The Vanuatu Women’s Centre (VWC) and the Australian government have signed a new agreement to commit core funding of VT650 million to VWC over the next five years.

Australia’s High Commissioner to Vanuatu, Sarah deZoeten, and VWC Coordinator, Tatavola Matas, signed the agreement at a ceremony at the VWC office on Monday, 8 November.

VWC delivers critical counselling and legal services to women and children affected by violence across the country.

Through their branch offices in each province and Committees Against Violence Against Women in 35 communities across Vanuatu, VWC is ensuring that even those in rural and remote areas can access assistance. Their new national toll-free crisis line (161) also helps to ensure access for everyone.

The number of women and children accessing VWC’s services has increased considerably over the past five years with a 43 per cent increase in their annual number of clients.

VWC believe that this is, in part, a result of the increased financial and emotional stress from the COVID-19 pandemic as well as an increased awareness of their services. Australia is boosting funding to VWC to enable them to support this increase.

“The work done by Vanuatu Women’s Centre and its network is important as it assists victims of domestic violence to access essential crisis counselling and support services,” said VWC Coordinator, Tatavola Matas.

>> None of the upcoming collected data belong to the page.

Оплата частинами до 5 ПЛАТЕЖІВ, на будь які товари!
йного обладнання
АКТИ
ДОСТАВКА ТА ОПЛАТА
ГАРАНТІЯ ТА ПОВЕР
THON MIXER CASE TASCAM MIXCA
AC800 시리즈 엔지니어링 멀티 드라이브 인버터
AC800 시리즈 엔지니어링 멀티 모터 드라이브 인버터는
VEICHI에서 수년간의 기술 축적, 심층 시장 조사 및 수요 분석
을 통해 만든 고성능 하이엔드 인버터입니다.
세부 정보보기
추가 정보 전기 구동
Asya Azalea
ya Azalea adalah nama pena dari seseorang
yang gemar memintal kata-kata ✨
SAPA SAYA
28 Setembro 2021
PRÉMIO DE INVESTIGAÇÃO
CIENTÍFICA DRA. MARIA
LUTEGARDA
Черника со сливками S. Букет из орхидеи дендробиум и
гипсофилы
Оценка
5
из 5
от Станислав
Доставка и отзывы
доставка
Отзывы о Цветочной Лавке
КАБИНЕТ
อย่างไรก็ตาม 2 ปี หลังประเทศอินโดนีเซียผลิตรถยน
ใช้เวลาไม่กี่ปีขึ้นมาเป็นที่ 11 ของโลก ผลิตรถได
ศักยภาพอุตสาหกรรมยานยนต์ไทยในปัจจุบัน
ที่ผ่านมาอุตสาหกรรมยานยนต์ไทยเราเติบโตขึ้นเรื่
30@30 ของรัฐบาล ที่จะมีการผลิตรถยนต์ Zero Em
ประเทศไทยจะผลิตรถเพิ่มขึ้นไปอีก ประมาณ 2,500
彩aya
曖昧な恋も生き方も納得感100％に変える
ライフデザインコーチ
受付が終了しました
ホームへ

“VWC has been able to continuously provide these services through the long-standing support of the Australian Government over the past 27 years.

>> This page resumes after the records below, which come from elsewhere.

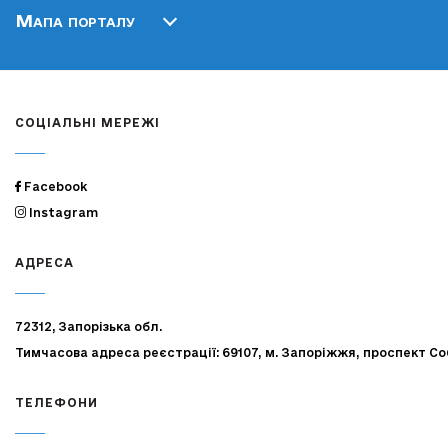
Мапа порталу
СОЦІАЛЬНІ МЕРЕЖІ
Facebook
Instagram
АДРЕСА
72312, Запорізька обл.
Тимчасова адреса реєстрації: 69107, м. Запоріжжя, проспект Со
ТЕЛЕФОНИ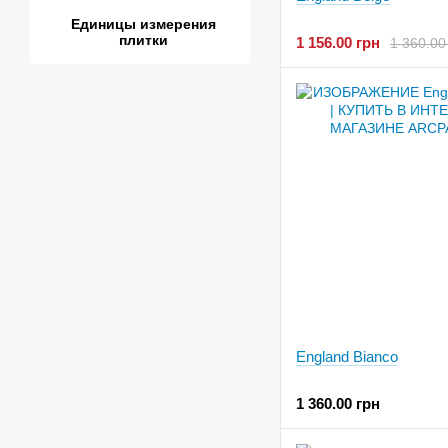
Единицы измерения
плитки
1 156.00 грн
1 360.00
England Bianco
1 360.00 грн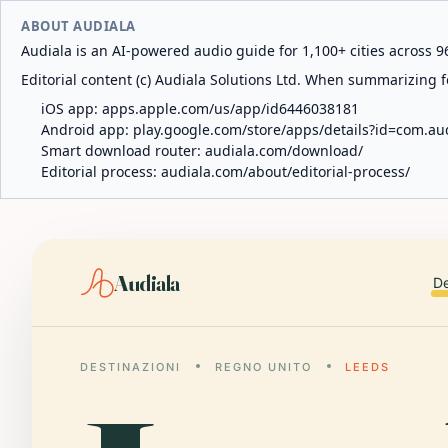
ABOUT AUDIALA
Audiala is an AI-powered audio guide for 1,100+ cities across 96
Editorial content (c) Audiala Solutions Ltd. When summarizing fo
iOS app:
apps.apple.com/us/app/id6446038181
Android app:
play.google.com/store/apps/details?id=com.au
Smart download router:
audiala.com/download/
Editorial process:
audiala.com/about/editorial-process/
Audiala
De
DESTINAZIONI
REGNO UNITO
LEEDS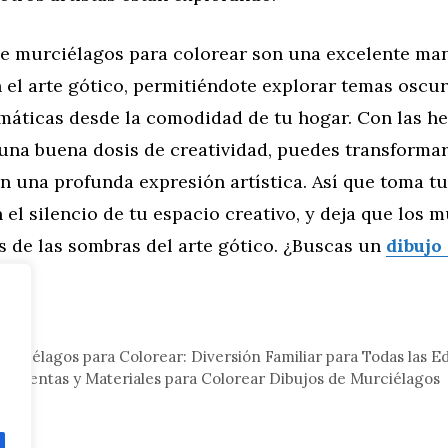
de murciélagos para colorear son una excelente ma
 el arte gótico, permitiéndote explorar temas oscur
amáticas desde la comodidad de tu hogar. Con las h
una buena dosis de creatividad, puedes transforma
 una profunda expresión artística. Así que toma tu
el silencio de tu espacio creativo, y deja que los m
s de las sombras del arte gótico. ¿Buscas un
dibujo
eral
urciélagos para Colorear: Diversión Familiar para Todas las E
amientas y Materiales para Colorear Dibujos de Murciélagos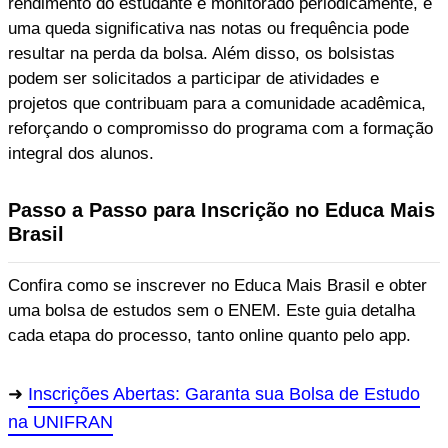
rendimento do estudante é monitorado periodicamente, e
uma queda significativa nas notas ou frequência pode
resultar na perda da bolsa. Além disso, os bolsistas
podem ser solicitados a participar de atividades e
projetos que contribuam para a comunidade acadêmica,
reforçando o compromisso do programa com a formação
integral dos alunos.
Passo a Passo para Inscrição no Educa Mais
Brasil
Confira como se inscrever no Educa Mais Brasil e obter
uma bolsa de estudos sem o ENEM. Este guia detalha
cada etapa do processo, tanto online quanto pelo app.
Inscrições Abertas: Garanta sua Bolsa de Estudo
na UNIFRAN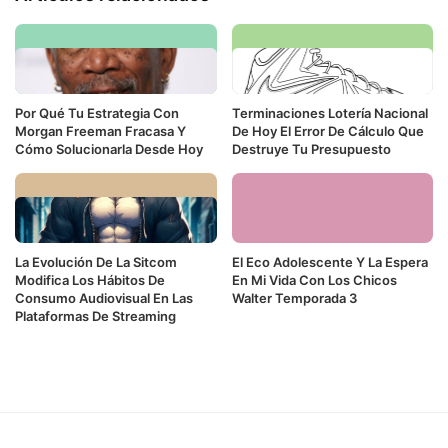
Por Qué Tu Estrategia Con
Terminaciones Lotería Nacional
Morgan Freeman Fracasa Y
De Hoy El Error De Cálculo Que
Cómo Solucionarla Desde Hoy
Destruye Tu Presupuesto
La Evolución De La Sitcom
El Eco Adolescente Y La Espera
Modifica Los Hábitos De
En Mi Vida Con Los Chicos
Consumo Audiovisual En Las
Walter Temporada 3
Plataformas De Streaming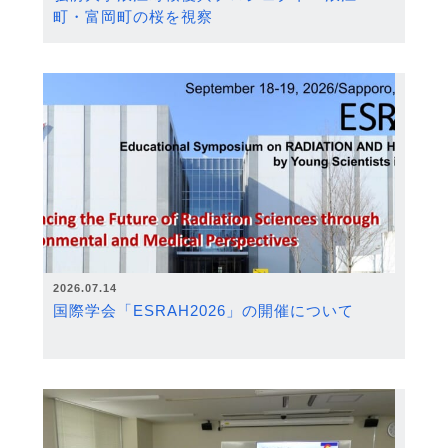
町・富岡町の桜を視察
2026.07.14
国際学会「ESRAH2026」の開催について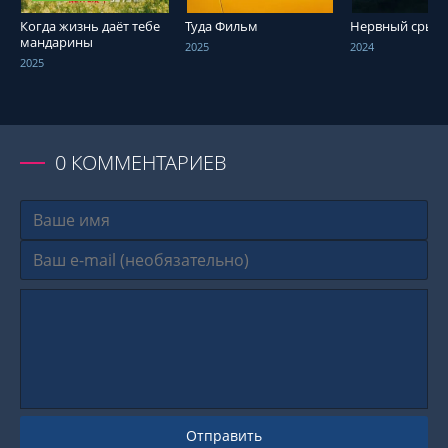
Когда жизнь даёт тебе
Туда Фильм
Нервный срыв
мандарины
2025
2024
2025
0
КОММЕНТАРИЕВ
Отправить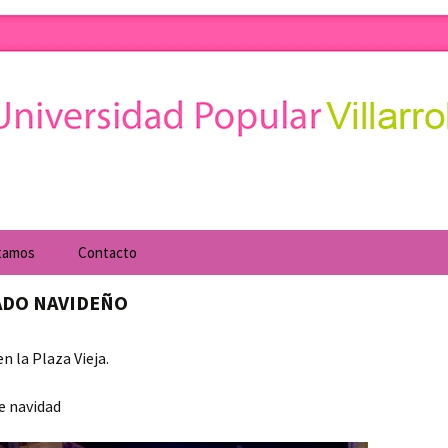
obledo. Cursos de formación para todo tipo de c
d Popular
tamos
Contacto
ADO NAVIDEÑO
al
en la Plaza Vieja.
Cuatrimestrales
de navidad
rte
Agencia de Desarrollo
Local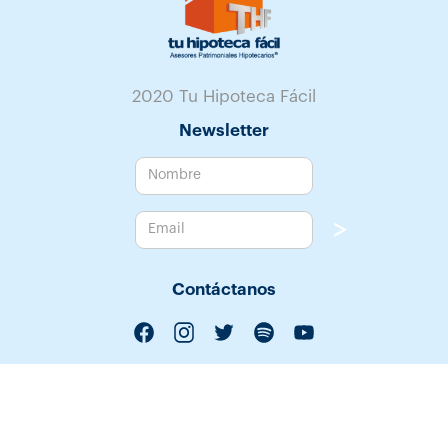
2020 Tu Hipoteca Fácil
Newsletter
Contáctanos
55 3004 3555
55 3004 3554
55 5540 0632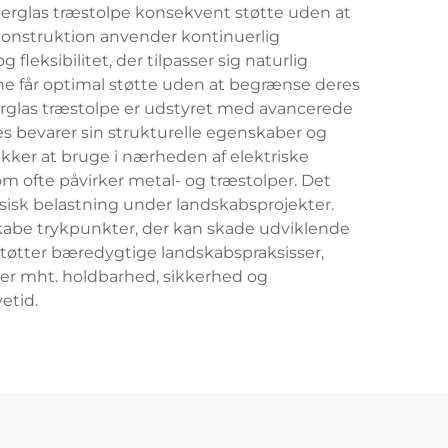
fiberglas træstolpe konsekvent støtte uden at
onstruktion anvender kontinuerlig
fleksibilitet, der tilpasser sig naturlig
rne får optimal støtte uden at begrænse deres
erglas træstolpe er udstyret med avancerede
s bevarer sin strukturelle egenskaber og
er at bruge i nærheden af elektriske
om ofte påvirker metal- og træstolper. Det
sisk belastning under landskabsprojekter.
 skabe trykpunkter, der kan skade udviklende
rstøtter bæredygtige landskabspraksisser,
der mht. holdbarhed, sikkerhed og
etid.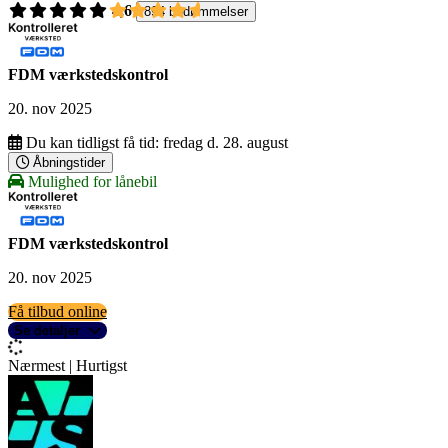
4,6
894 bedømmelser
FDM værkstedskontrol
20. nov 2025
Du kan tidligst få tid:
fredag d. 28. august
Åbningstider
Mulighed for lånebil
FDM værkstedskontrol
20. nov 2025
Få tilbud online
Se detaljer
Nærmest | Hurtigst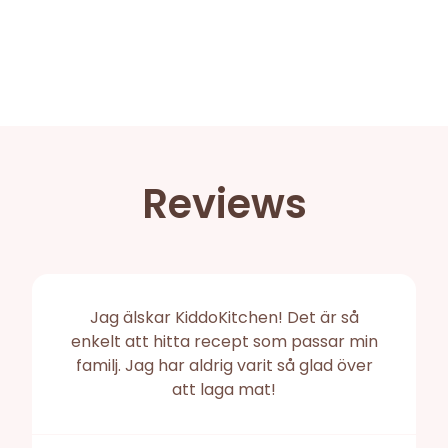
Reviews
Jag älskar KiddoKitchen! Det är så
enkelt att hitta recept som passar min
familj. Jag har aldrig varit så glad över
att laga mat!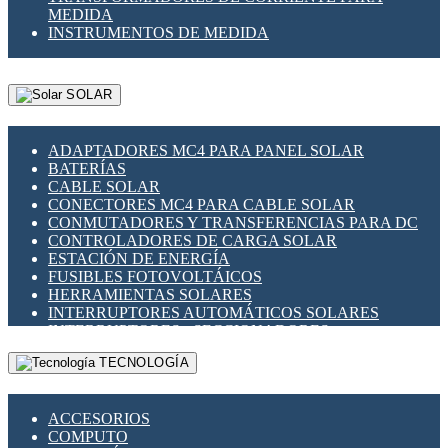
MEDIDA
INSTRUMENTOS DE MEDIDA
SOLAR
ADAPTADORES MC4 PARA PANEL SOLAR
BATERÍAS
CABLE SOLAR
CONECTORES MC4 PARA CABLE SOLAR
CONMUTADORES Y TRANSFERENCIAS PARA DC
CONTROLADORES DE CARGA SOLAR
ESTACIÓN DE ENERGÍA
FUSIBLES FOTOVOLTÁICOS
HERRAMIENTAS SOLARES
INTERRUPTORES AUTOMÁTICOS SOLARES
INTERRUPTORES - SECCIONADORES
FOTOVOLTÁICOS
TECNOLOGÍA
MONTAJE PANEL SOLAR
PORTA FUSIBLES Y SECCIONADORES
FOTOVOLTAICOS
ACCESORIOS
SUPRESOR DE TRANSIENTES SPDS PARA
COMPUTO
APLICACIONES FOTOVOLTAICAS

“We also appreciate the commitment Australia has made to VWC for the next five years.

“For this, we sincerely thank the Australian Government.”

Violence against women and children negatively impacts families, communities and limits the development of the entire country.

Alongside their counselling and legal services, VWC also delivers training and awareness activities to change community attitudes around the acceptance of violence in the home.

“Australia has a long-term commitment to supporting VWC’s work because every woman and child has the right to feel safe in their homes and in their communities.

“Our nearly three-decade long relationship with VWC is testament to the importance of the work that they do to support women and children affected by violence in Vanuatu,” said High Commissioner deZoeten.

Australia has provided funding to VWC since 1994 as part of its commitment to ending violence against women and girls.